Transcribed page contents —
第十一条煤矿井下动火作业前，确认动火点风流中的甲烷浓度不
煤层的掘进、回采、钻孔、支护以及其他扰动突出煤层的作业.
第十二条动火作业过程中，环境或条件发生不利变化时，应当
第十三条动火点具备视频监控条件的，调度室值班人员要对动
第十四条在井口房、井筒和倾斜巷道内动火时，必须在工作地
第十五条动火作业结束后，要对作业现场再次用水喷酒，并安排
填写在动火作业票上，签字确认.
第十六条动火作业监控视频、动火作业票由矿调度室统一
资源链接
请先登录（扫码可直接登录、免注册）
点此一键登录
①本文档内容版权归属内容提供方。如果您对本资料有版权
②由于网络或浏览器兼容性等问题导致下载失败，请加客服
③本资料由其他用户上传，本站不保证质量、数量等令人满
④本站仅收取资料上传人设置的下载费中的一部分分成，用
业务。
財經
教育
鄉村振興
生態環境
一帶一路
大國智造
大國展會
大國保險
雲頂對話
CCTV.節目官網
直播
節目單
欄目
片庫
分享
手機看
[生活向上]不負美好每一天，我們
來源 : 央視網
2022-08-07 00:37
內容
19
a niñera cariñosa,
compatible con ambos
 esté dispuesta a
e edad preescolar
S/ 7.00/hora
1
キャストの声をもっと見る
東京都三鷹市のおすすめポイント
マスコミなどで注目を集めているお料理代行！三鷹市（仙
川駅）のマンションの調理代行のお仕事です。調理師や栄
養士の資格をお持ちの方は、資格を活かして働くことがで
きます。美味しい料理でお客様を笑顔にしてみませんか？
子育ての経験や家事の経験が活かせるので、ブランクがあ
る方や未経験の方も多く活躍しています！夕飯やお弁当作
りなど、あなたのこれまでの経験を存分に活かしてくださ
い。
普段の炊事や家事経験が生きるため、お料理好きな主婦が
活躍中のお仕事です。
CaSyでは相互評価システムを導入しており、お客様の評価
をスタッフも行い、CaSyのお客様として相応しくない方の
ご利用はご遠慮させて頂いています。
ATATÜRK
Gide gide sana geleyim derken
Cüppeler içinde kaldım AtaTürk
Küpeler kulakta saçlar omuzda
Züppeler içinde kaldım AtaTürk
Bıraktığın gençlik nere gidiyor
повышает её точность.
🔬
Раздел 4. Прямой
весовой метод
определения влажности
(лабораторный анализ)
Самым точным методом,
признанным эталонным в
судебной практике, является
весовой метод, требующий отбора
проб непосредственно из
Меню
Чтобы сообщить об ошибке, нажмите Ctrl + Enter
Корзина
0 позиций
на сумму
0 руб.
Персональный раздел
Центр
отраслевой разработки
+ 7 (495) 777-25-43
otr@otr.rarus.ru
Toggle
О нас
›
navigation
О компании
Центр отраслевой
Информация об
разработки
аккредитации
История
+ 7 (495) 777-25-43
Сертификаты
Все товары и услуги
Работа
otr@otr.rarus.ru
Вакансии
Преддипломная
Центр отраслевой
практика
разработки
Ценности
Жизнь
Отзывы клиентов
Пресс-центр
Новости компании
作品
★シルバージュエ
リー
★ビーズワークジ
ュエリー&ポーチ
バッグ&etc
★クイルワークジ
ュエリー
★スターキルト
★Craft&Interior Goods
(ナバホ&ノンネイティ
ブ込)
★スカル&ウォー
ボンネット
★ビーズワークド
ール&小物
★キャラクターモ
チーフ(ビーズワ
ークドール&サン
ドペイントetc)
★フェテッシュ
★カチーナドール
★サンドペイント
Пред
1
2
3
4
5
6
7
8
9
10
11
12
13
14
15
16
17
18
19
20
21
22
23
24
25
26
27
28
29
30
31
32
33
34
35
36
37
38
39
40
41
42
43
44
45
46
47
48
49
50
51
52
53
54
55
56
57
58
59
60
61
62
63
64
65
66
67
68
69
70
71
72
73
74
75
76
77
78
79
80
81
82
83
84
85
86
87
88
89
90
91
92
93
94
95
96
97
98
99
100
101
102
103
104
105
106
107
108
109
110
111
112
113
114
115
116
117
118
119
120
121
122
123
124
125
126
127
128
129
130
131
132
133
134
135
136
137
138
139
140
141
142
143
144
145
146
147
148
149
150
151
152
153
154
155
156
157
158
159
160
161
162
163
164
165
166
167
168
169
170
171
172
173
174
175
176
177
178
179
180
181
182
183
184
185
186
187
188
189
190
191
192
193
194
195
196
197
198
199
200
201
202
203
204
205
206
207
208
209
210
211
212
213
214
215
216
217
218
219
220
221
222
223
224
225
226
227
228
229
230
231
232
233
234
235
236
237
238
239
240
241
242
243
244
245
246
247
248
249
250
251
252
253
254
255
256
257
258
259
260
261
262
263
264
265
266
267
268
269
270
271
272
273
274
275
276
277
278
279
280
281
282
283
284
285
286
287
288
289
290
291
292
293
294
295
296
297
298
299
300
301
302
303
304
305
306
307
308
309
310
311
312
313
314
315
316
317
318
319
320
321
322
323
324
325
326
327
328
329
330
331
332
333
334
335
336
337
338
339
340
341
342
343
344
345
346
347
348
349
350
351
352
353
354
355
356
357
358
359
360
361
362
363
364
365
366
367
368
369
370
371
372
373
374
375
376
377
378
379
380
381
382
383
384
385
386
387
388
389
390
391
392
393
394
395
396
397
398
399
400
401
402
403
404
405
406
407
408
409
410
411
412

PROBLEM STATEMENT — Begin with the first line of the data above and, please, print each line exactly until you have printed the line containing "子育ての経験や家事の経験が活かせるので、ブランクがあ"; print nothing else.

RESULT —
第十一条煤矿井下动火作业前，确认动火点风流中的甲烷浓度不
煤层的掘进、回采、钻孔、支护以及其他扰动突出煤层的作业.
第十二条动火作业过程中，环境或条件发生不利变化时，应当
第十三条动火点具备视频监控条件的，调度室值班人员要对动
第十四条在井口房、井筒和倾斜巷道内动火时，必须在工作地
第十五条动火作业结束后，要对作业现场再次用水喷酒，并安排
填写在动火作业票上，签字确认.
第十六条动火作业监控视频、动火作业票由矿调度室统一
资源链接
请先登录（扫码可直接登录、免注册）
点此一键登录
①本文档内容版权归属内容提供方。如果您对本资料有版权
②由于网络或浏览器兼容性等问题导致下载失败，请加客服
③本资料由其他用户上传，本站不保证质量、数量等令人满
④本站仅收取资料上传人设置的下载费中的一部分分成，用
业务。
財經
教育
鄉村振興
生態環境
一帶一路
大國智造
大國展會
大國保險
雲頂對話
CCTV.節目官網
直播
節目單
欄目
片庫
分享
手機看
[生活向上]不負美好每一天，我們
來源 : 央視網
2022-08-07 00:37
內容
19
a niñera cariñosa,
compatible con ambos
 esté dispuesta a
e edad preescolar
S/ 7.00/hora
1
キャストの声をもっと見る
東京都三鷹市のおすすめポイント
マスコミなどで注目を集めているお料理代行！三鷹市（仙
川駅）のマンションの調理代行のお仕事です。調理師や栄
養士の資格をお持ちの方は、資格を活かして働くことがで
きます。美味しい料理でお客様を笑顔にしてみませんか？
子育ての経験や家事の経験が活かせるので、ブランクがあ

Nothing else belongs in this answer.